The Riches: "The Last Temptation Of Wayne"

Last year FX added a show about grifters trying to maintain their confidence lifestyle in a suburban McMansion to their lineup of crooked cops, alcoholic firemen, and oversexed plastic surgeons. The Riches had its ups and downs, but when it worked, it was because of the thrill of watching high-stakes improvisation, as performed by the magnetic Eddie Izzard and the harrowing Minnie Driver. (There's also the thrill of wondering when their accents will crack, which is something I find it hard to get beyond when the actors' real voices are so familiar to me.)

When last we left our fake lawyer, his heroin-chic wife, her invalid mother, and their three children, they had fled the Riches' house after being discovered by the best friend of the man who's supposed to be living there. But a jealous fellow Traveler who'd been watching them for some time, trying to figure out their angle, interrogates the drugged best friend and now knows all about the man Wayne is pretending to be.

It's a cavalcade of bloodstains, hammers, kitchen knives, bodies in trunks, and serious injury as Wayne sends his family off toward Mexico while he stays to clean up the mess with Pete, Doug Rich's best friend. Meanwhile Dahlia and the family pick up an unexpected passenger: neighbor Nina, who has learned their secret and craves their freedom.

Beyond the edgy plotlines and charismatic performances, the appeal of The Riches is the proliferation of metaphors for a life of lies. As Season Two begins, the lesson is that it's the little things that trip you up. There's a dead Pete hidden in the trunk and a drunk man with a gun in the house, but the security guard that comes by in the early hours of the morning is drawn by Hugh's SUV, which he foolishly left parked with two wheels up on the lawn. "We can't have this," tsks the rent-a-cop, with his back to a dead body a few feet away.

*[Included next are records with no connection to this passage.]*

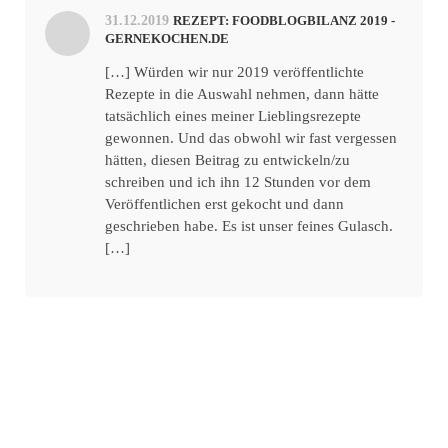
31.12.2019
REZEPT: FOODBLOGBILANZ 2019 -
GERNEKOCHEN.DE
[…] Würden wir nur 2019 veröffentlichte
Rezepte in die Auswahl nehmen, dann hätte
tatsächlich eines meiner Lieblingsrezepte
gewonnen. Und das obwohl wir fast vergessen
hätten, diesen Beitrag zu entwickeln/zu
schreiben und ich ihn 12 Stunden vor dem
Veröffentlichen erst gekocht und dann
geschrieben habe. Es ist unser feines Gulasch.
[…]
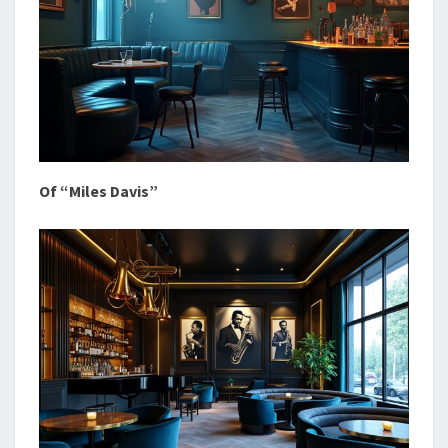
Of “Miles Davis”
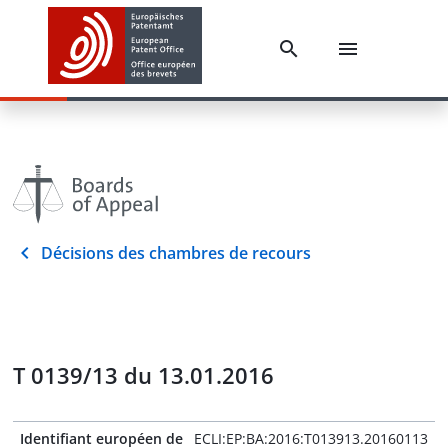
Décisions des chambres de recours
T 0139/13 du 13.01.2016
Identifiant européen de
ECLI:EP:BA:2016:T013913.20160113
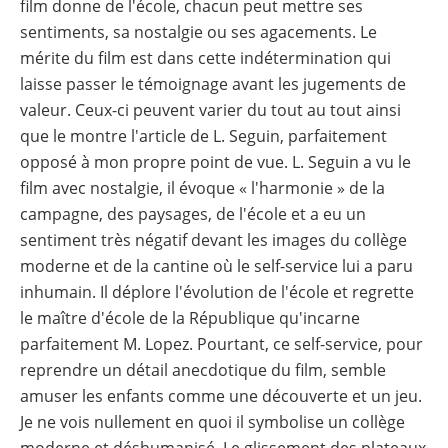
film donne de l'école, chacun peut mettre ses
sentiments, sa nostalgie ou ses agacements. Le
mérite du film est dans cette indétermination qui
laisse passer le témoignage avant les jugements de
valeur. Ceux-ci peuvent varier du tout au tout ainsi
que le montre l'article de L. Seguin, parfaitement
opposé à mon propre point de vue. L. Seguin a vu le
film avec nostalgie, il évoque « l'harmonie » de la
campagne, des paysages, de l'école et a eu un
sentiment très négatif devant les images du collège
moderne et de la cantine où le self-service lui a paru
inhumain. Il déplore l'évolution de l'école et regrette
le maître d'école de la République qu'incarne
parfaitement M. Lopez. Pourtant, ce self-service, pour
reprendre un détail anecdotique du film, semble
amuser les enfants comme une découverte et un jeu.
Je ne vois nullement en quoi il symbolise un collège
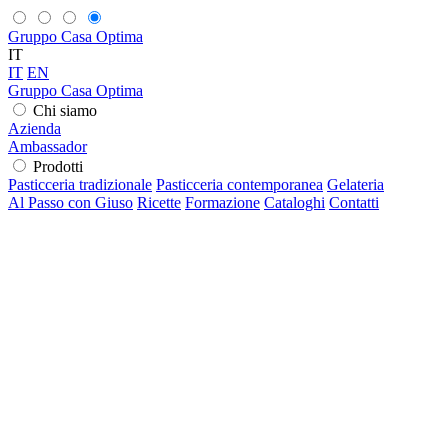
Gruppo Casa Optima
IT
IT
EN
Gruppo Casa Optima
Chi siamo
Azienda
Ambassador
Prodotti
Pasticceria tradizionale
Pasticceria contemporanea
Gelateria
Al Passo con Giuso
Ricette
Formazione
Cataloghi
Contatti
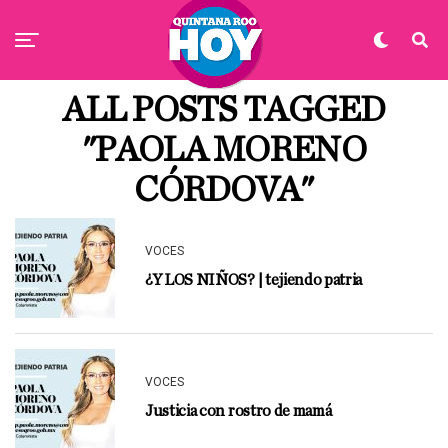
ALL POSTS TAGGED
"PAOLA MORENO
CÓRDOVA"
VOCES
¿Y LOS NIÑOS? | tejiendo patria
VOCES
Justicia con rostro de mamá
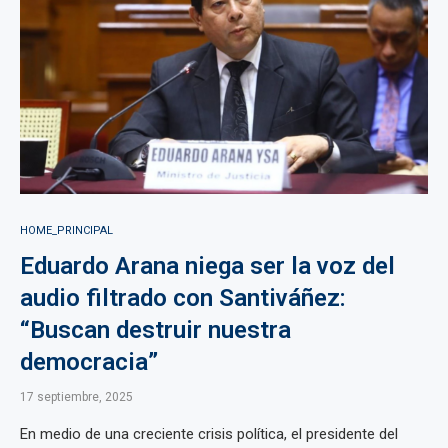
HOME_PRINCIPAL
Eduardo Arana niega ser la voz del
audio filtrado con Santiváñez:
“Buscan destruir nuestra
democracia”
17 septiembre, 2025
En medio de una creciente crisis política, el presidente del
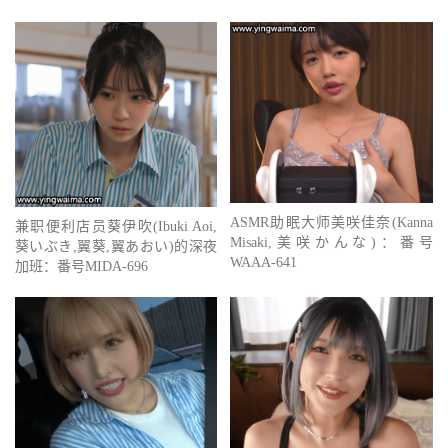
ASMR助眠大师美咲佳奈(Kanna
兼职便利店员葵伊吹(Ibuki Aoi,
Misaki,美咲かんな)：番号
葵いぶき,翼葵,翼あおい)的深夜
WAAA-641
加班：番号MIDA-696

The American dream comes with lots of baggage, The Riches asserts, and freedom's just another word for nothing left to lose. Except if you decide you like your house, you end up trying to scrub blood out of the carpet so you can keep it. Meanwhile, Nina leaves her credit cards and money behind when she leaves her old life behind, because, in her words, "I thought it'd be more fun … you know, kinda live off the earth."

"The Last Temptation Of Wayne" is mostly about setting up the pieces for this season, in which Wayne goes for one last score from his real estate lawyer job before lighting out for the territories. As such, it's a bit of a dramatic muddle; so many different crises that need to be set up and band-aided over, only to reappear in even more critical form in a few episodes. But that closing montage of plot points to come has me salivating for some more big-presentation boardroom saber dancing, my favorite parts of the show. I'll be back to see Eddie lie his way through another season.

Grade: B

Stray observations:

– The writers had a field day with the dialogue to kick off Season Two. Wayne's attempts to distract the security guard from the many felonies occurring on his property were especially creative. "Is that an owl?" he wonders, as dead Pete's cell phone rings from inside the trunk. "That sounded like a loud cough," he improvises after Hugh's gun goes off in the house.

– Nothing beats the security guard's unfeigned concern for public safety after noticing Wayne's broken taillight (smashed when he plowed into Hugh while trying to make a getaway). "You can't drive around like that," the guard murmurs in bewilderment, as if he can't believe that he's patrolling a neighborhood with such lurking dangers.

– One more line, this one from Dahlia: "What are you, the word police? Shut your piehole."